# NGD 2012 Taylor 814ce Cocobola



## jrdavis (Aug 1, 2015)

Hello all,

New member here from Calgary. Two months back I picked up a used (mint) 2012 Taylor 814ce Ltd Cocabola/Sitka. Plays like butter, beautiful action, amazing sound. Here's a few pics.






























































































Nice to meet everyone.

John


----------



## knight_yyz (Mar 14, 2015)

Gorgeous guitar


----------



## greco (Jul 15, 2007)

Congratulations!
I am a fan of Taylor's. Don't own one ...Yet....LOL

Absolutely stunning guitar and very impressive photography!

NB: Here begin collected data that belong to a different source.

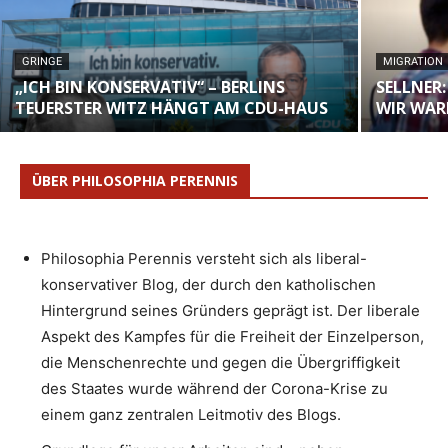
GRINGE
MIGRATION
„ICH BIN KONSERVATIV“ – BERLINS
SELLNER:
TEUERSTER WITZ HÄNGT AM CDU-HAUS
WIR WAR
ÜBER PHILOSOPHIA PERENNIS
Philosophia Perennis versteht sich als liberal-
konservativer Blog, der durch den katholischen
Hintergrund seines Gründers geprägt ist. Der liberale
Aspekt des Kampfes für die Freiheit der Einzelperson,
die Menschenrechte und gegen die Übergriffigkeit
des Staates wurde während der Corona-Krise zu
einem ganz zentralen Leitmotiv des Blogs.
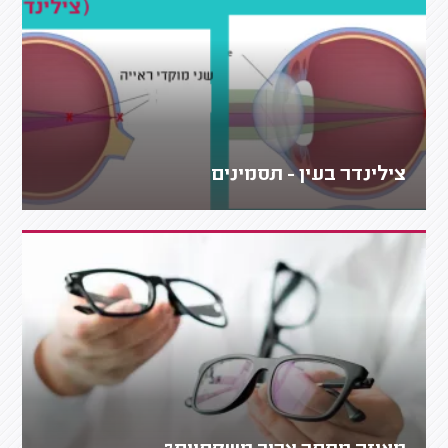
צילינדר בעין - תסמינים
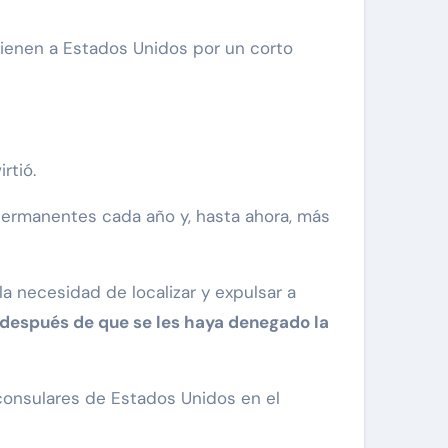
vienen a Estados Unidos por un corto
rtió.
ermanentes cada año y, hasta ahora, más
la necesidad de localizar y expulsar a
después de que se les haya denegado la
 consulares de Estados Unidos en el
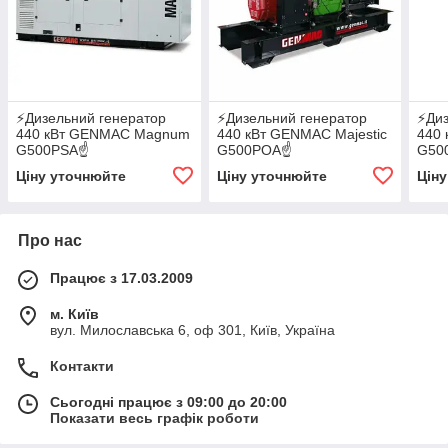
⚡️Дизельний генератор
⚡️Дизельний генератор
⚡️Ди
440 кВт GENMAC Magnum
440 кВт GENMAC Majestic
440
G500PSA☝
G500POA☝
G50
✔АВР✔GSM✔WI-FI
✔АВР✔GSM✔WI-FI
✔АВ
Ціну уточнюйте
Ціну уточнюйте
Цін
Про нас
Працює з 17.03.2009
м. Київ
вул. Милославська 6, оф 301, Київ, Україна
Контакти
Сьогодні працює з 09:00 до 20:00
Показати весь графік роботи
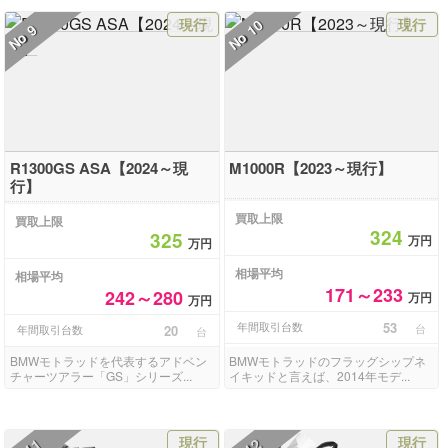
現行
現行
10
9
No
No
R1300GS ASA【2024～現
M1000R【2023～現行】
行】
買取上限
買取上限
324
325
万円
万円
相場平均
相場平均
171～233
242～280
万円
万円
年間取引台数
53
台
年間取引台数
20
台
BMWモトラッドを代表するアドベン
BMWモトラッドのフラッグシップネ
チャーツアラー「GS」シリーズ...
イキッドと言えば、2014年モデ...
現行
現行
11
12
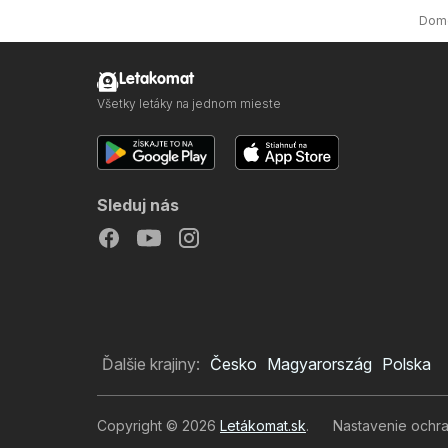
Dom
Letakomat
Všetky letáky na jednom mieste
Sleduj nás
Ďalšie krajiny:
Česko
Magyarország
Polska
Copyright © 2026
Letákomat.sk
.
Nastavenie ochr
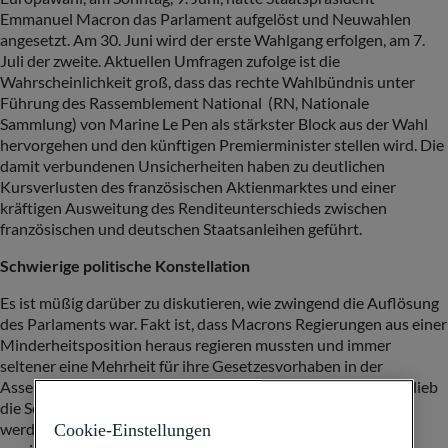
Emmanuel Macron das Parlament aufgelöst und Neuwahlen
angesetzt. Am 30. Juni wird der erste Wahlgang erfolgen, am 7.
Juli der zweite. Aktuellen Umfragen zufolge ist die
Wahrscheinlichkeit groß, dass das rechte Wahlbündnis unter
Führung des Rassemblement National (RN, Nationale
Sammlung) von Marine Le Pen als stärkster Block aus der Wahl
hervorgehen und den künftigen Premierminister stellen wird. Die
damit verbundenen Unsicherheiten haben zu deutlichen
Kursverlusten des französischen Aktienmarktes und einer
kräftigen Ausweitung des Renditeunterschieds zwischen
französischen und deutschen Staatsanleihen geführt.
Schwierige politische Konstellation
Es ist müßig darüber zu diskutieren, wie zwingend die Auflösung
des Parlaments war. Fakt ist, dass Macrons Regierungen aus einer
Minderheitsposition heraus regieren mussten und immer
seltener eine Mehrheit für ihre Gesetzesvorhaben in der
Assemblée nationale (Nationalversammlung) fanden. Stets blieb
die Sorge, durch ein Misstrauensvotum zu Fall gebracht zu
werden. Dass Macron das Parlament aufgelöst hat, zeigt
Cookie-Einstellungen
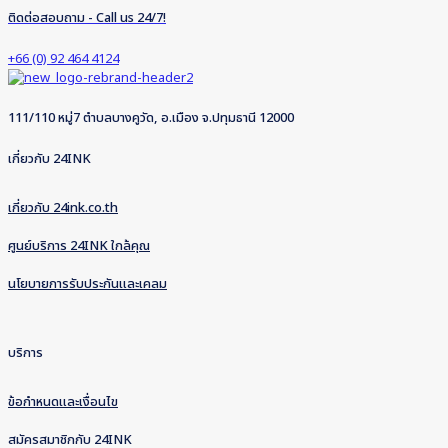
ติดต่อสอบถาม - Call us 24/7!
+66 (0) 92 464 4124
111/110 หมู่7 ตำบลบางคูวัด, อ.เมือง จ.ปทุมธานี 12000
เกี่ยวกับ 24INK
เกี่ยวกับ 24ink.co.th
ศูนย์บริการ 24INK ใกล้คุณ
นโยบายการรับประกันและเคลม
บริการ
ข้อกำหนดและเงื่อนไข
สมัครสมาชิกกับ 24INK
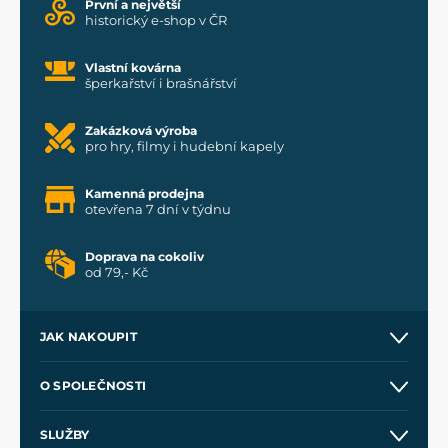
První a největší
historický e-shop v ČR
Vlastní kovárna
šperkařství i brašnářství
Zakázková výroba
pro hry, filmy i hudební kapely
Kamenná prodejna
otevřena 7 dní v týdnu
Doprava na cokoliv
od 79,- Kč
JAK NAKOUPIT
Kontakt a prodejny
O SPOLEČNOSTI
Obchodní podmínky
O nás
SLUŽBY
Velkoobchod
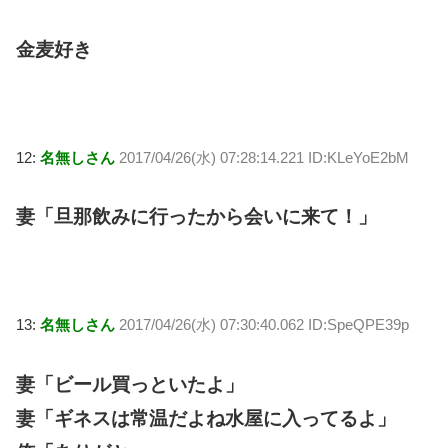
金麦好き
12:
名無しさん
2017/04/26(水) 07:28:14.221 ID:KLeYoE2bM
妻「旦那飲みに行ったから会いに来て！」
13:
名無しさん
2017/04/26(水) 07:30:40.062 ID:SpeQPE39p
妻「ビール買っといたよ」
妻「ギネスは常温だよね水屋に入ってるよ」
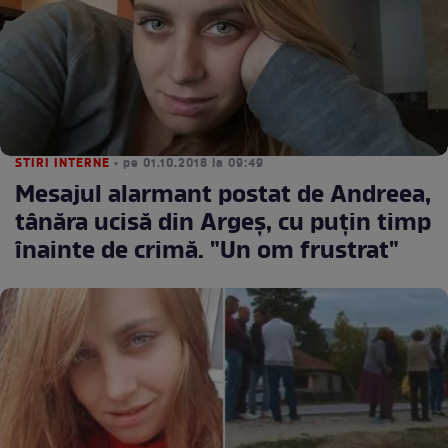
STIRI INTERNE
• pe 01.10.2018 la 09:49
Mesajul alarmant postat de Andreea,
tânăra ucisă din Argeş, cu puţin timp
înainte de crimă. "Un om frustrat"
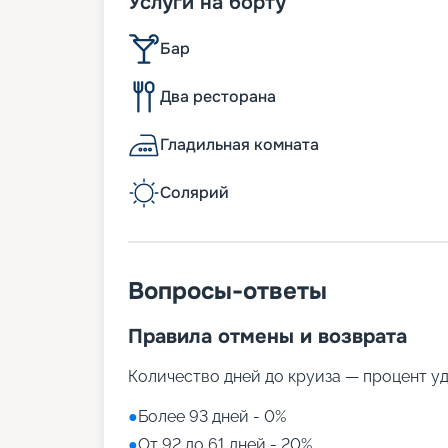
Услуги на борту
Бар
Два ресторана
Гладильная комната
Солярий
Вопросы-ответы
Правила отмены и возврата
Количество дней до круиза — процент у
●
Более 93 дней - 0%
●
От 92 до 61 дней - 20%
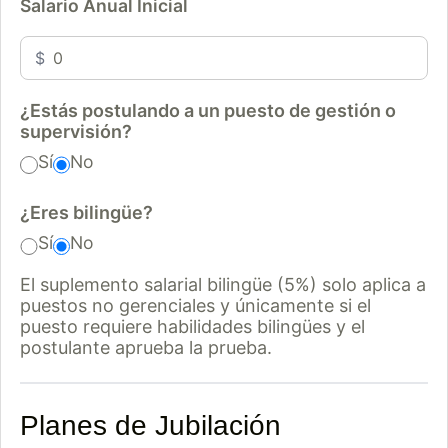
Salario Anual Inicial
$
¿Estás postulando a un puesto de gestión o
supervisión?
Sí
No
¿Eres bilingüe?
Sí
No
El suplemento salarial bilingüe (5%) solo aplica a
puestos no gerenciales y únicamente si el
puesto requiere habilidades bilingües y el
postulante aprueba la prueba.
Planes de Jubilación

Is photography your hobby or profession?

Cheers

Dave

How embarrassing not to notice that this was your first thread!
...Welcome to the forum!! Start many more new threads and post often.


----------



## Budda (May 29, 2007)

Those 800 series guitars are utterly fantastic, congrats on a sweet NGD!


----------



## fredyfreeloader (Dec 11, 2010)

That is very very nice, Cocobolo is my favourite wood for an acoustic guitar.


----------



## Stratin2traynor (Sep 27, 2006)

WOW! I love the shape of the 14 series. Ever since watching David Gilmour play one on a concert video, I've been dying for one. Congratulations! It's a beauty.


----------



## GWN! (Nov 2, 2014)

Beautiful guitar. Welcome to the forum.


----------



## sulphur (Jun 2, 2011)

Beautiful guitar, wow!

Welcome to the forum John, good start. 8)


----------